> [TASK DESCRIPTION]
Every line of the data that contains the string "dialog" must be copied.
- - - - -
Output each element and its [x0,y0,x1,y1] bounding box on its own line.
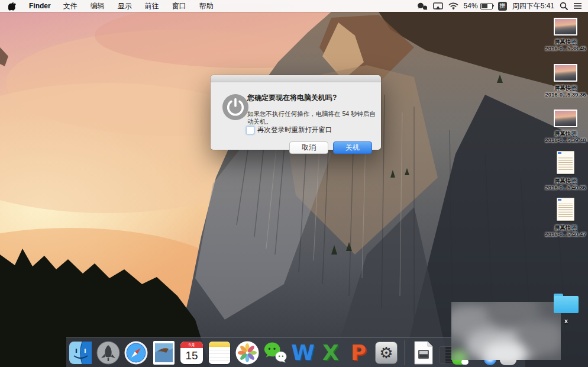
desktop-folder-icon[interactable] [554,294,579,313]
file-time: 2016-0...5.40.36 [545,184,586,191]
screenshot-thumbnail [554,110,577,127]
shutdown-button[interactable]: 关机 [333,141,372,154]
dock-item-word[interactable]: W [291,341,315,365]
menu-go[interactable]: 前往 [138,1,166,11]
powerpoint-icon: P [351,341,366,365]
launchpad-icon [96,341,120,365]
shutdown-dialog: 您确定要现在将电脑关机吗? 如果您不执行任何操作，电脑将在 54 秒钟后自动关机… [211,75,381,150]
dock-item-launchpad[interactable] [96,341,120,365]
file-name: 屏幕快照 [554,224,577,231]
file-time: 2016-0...5.39.48 [545,137,586,143]
battery-percent-label: 54% [464,2,478,10]
notes-icon [209,342,230,364]
safari-icon [124,341,148,365]
calendar-icon: 9月 15 [180,342,203,364]
power-icon [222,94,249,123]
dock-item-notes[interactable] [208,341,231,365]
gear-icon: ⚙ [375,342,398,364]
notification-center-icon[interactable] [573,2,582,9]
apple-icon [8,2,16,11]
dock-item-excel[interactable]: X [319,341,343,365]
desktop-icon-screenshot-4[interactable]: 屏幕快照 2016-0...5.40.36 [543,151,588,191]
cancel-button[interactable]: 取消 [289,141,328,154]
calendar-day: 15 [180,348,203,364]
file-name: 屏幕快照 [554,38,577,45]
menu-file[interactable]: 文件 [57,1,84,11]
input-method-icon[interactable]: 拼 [498,2,507,11]
dock-item-safari[interactable] [124,341,148,365]
apple-menu[interactable] [0,2,23,11]
desktop-icon-screenshot-3[interactable]: 屏幕快照 2016-0...5.39.48 [543,110,588,143]
menu-window[interactable]: 窗口 [166,1,193,11]
dock-item-wechat[interactable] [263,341,287,365]
dock-item-installer-file[interactable] [412,341,435,365]
battery-indicator[interactable]: 54% [464,2,493,10]
wechat-status-icon[interactable] [417,2,428,10]
screenshot-thumbnail [557,151,574,174]
blurred-overlay [451,302,561,360]
dock-item-powerpoint[interactable]: P [347,341,370,365]
desktop-icon-screenshot-1[interactable]: 屏幕快照 2016-0...5.38.45 [543,18,588,51]
desktop: Finder 文件 编辑 显示 前往 窗口 帮助 54% 拼 周四下午5:41 [0,0,588,367]
dock-item-photos[interactable] [235,341,259,365]
airplay-display-icon[interactable] [433,2,443,10]
dock-item-calendar[interactable]: 9月 15 [180,341,203,365]
mail-icon [153,341,175,365]
menu-edit[interactable]: 编辑 [84,1,111,11]
dock-item-finder[interactable] [69,341,92,365]
excel-icon: X [322,341,339,365]
menu-view[interactable]: 显示 [111,1,138,11]
menu-app-name[interactable]: Finder [23,2,57,10]
folder-label: x [554,317,579,324]
calendar-month: 9月 [180,342,203,348]
menu-clock[interactable]: 周四下午5:41 [512,1,554,11]
dock-divider [405,340,405,365]
spotlight-search-icon[interactable] [560,2,568,10]
file-name: 屏幕快照 [554,85,577,91]
screenshot-thumbnail [554,64,577,82]
dialog-title: 您确定要现在将电脑关机吗? [247,93,374,103]
photos-icon [235,341,259,365]
dialog-titlebar[interactable] [211,75,381,82]
wechat-icon [263,341,287,365]
screenshot-thumbnail [554,18,577,36]
file-time: 2016-0...5.38.45 [545,45,586,51]
dock-item-system-preferences[interactable]: ⚙ [374,341,398,365]
menu-bar: Finder 文件 编辑 显示 前往 窗口 帮助 54% 拼 周四下午5:41 [0,0,588,12]
reopen-windows-checkbox[interactable] [246,126,254,134]
file-name: 屏幕快照 [554,130,577,137]
file-name: 屏幕快照 [554,178,577,184]
finder-icon [69,342,92,364]
screenshot-thumbnail [557,198,574,221]
desktop-icon-screenshot-5[interactable]: 屏幕快照 2016-0...5.40.47 [543,198,588,237]
installer-file-icon [413,341,434,365]
dock-item-mail[interactable] [152,341,176,365]
dialog-message: 如果您不执行任何操作，电脑将在 54 秒钟后自动关机。 [247,110,376,125]
checkbox-label: 再次登录时重新打开窗口 [257,125,332,134]
file-time: 2016-0...5.40.47 [545,231,586,237]
file-time: 2016-0...5.39.36 [545,91,586,98]
word-icon: W [291,341,315,365]
menu-help[interactable]: 帮助 [193,1,220,11]
battery-icon [480,3,493,9]
desktop-icon-screenshot-2[interactable]: 屏幕快照 2016-0...5.39.36 [543,64,588,98]
wifi-icon[interactable] [448,2,458,9]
- - - - -
> [YOUR SOLUTION]
shutdown-dialog: 您确定要现在将电脑关机吗? 如果您不执行任何操作，电脑将在 54 秒钟后自动关机… [211,75,381,150]
dialog-title: 您确定要现在将电脑关机吗? [247,93,374,103]
dialog-titlebar[interactable] [211,75,381,82]
dialog-message: 如果您不执行任何操作，电脑将在 54 秒钟后自动关机。 [247,110,376,125]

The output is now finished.